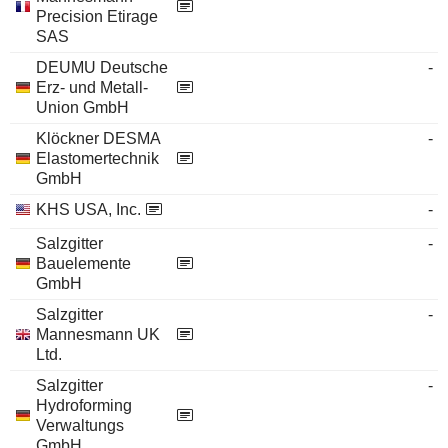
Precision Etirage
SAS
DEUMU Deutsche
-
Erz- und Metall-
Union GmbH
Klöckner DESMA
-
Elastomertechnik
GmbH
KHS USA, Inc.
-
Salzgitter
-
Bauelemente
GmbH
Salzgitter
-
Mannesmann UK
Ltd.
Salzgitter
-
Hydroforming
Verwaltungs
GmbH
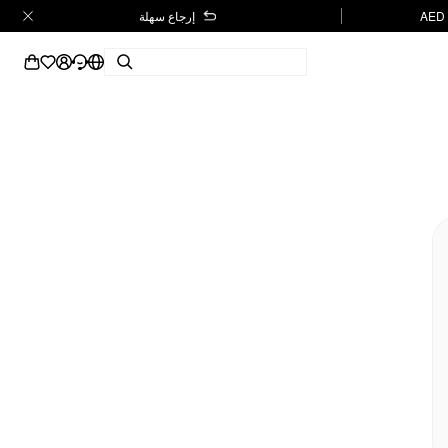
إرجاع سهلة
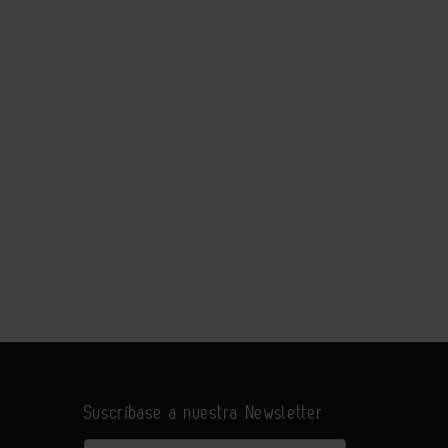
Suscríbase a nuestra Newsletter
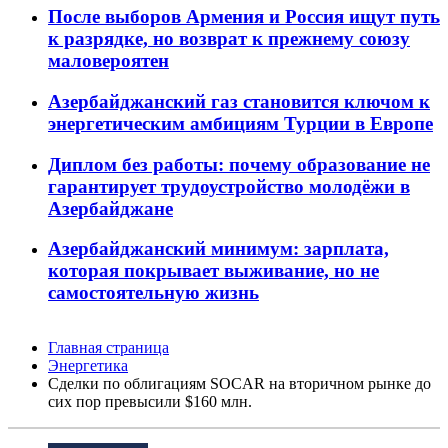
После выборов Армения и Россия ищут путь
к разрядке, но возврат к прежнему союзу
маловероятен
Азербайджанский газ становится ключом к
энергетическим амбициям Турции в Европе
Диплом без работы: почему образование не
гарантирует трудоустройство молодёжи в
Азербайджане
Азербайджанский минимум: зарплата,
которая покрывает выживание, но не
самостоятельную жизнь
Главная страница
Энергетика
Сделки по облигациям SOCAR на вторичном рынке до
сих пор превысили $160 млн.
...
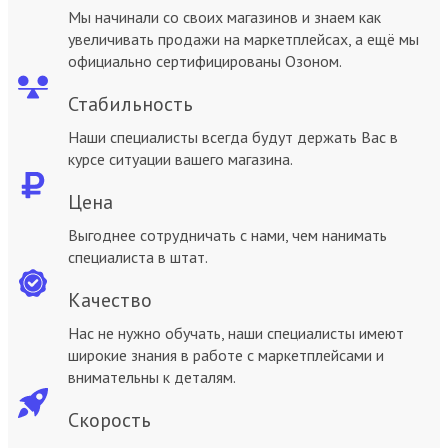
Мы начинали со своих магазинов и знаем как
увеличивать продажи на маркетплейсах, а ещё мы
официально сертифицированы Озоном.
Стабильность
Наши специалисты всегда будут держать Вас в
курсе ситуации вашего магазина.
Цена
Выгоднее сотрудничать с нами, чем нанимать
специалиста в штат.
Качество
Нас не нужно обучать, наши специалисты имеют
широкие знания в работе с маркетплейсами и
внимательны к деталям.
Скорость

→ Assigned task
Compute the number of lines above that contain the string "специалисты". Reply with that value only.

→ Response to this task
2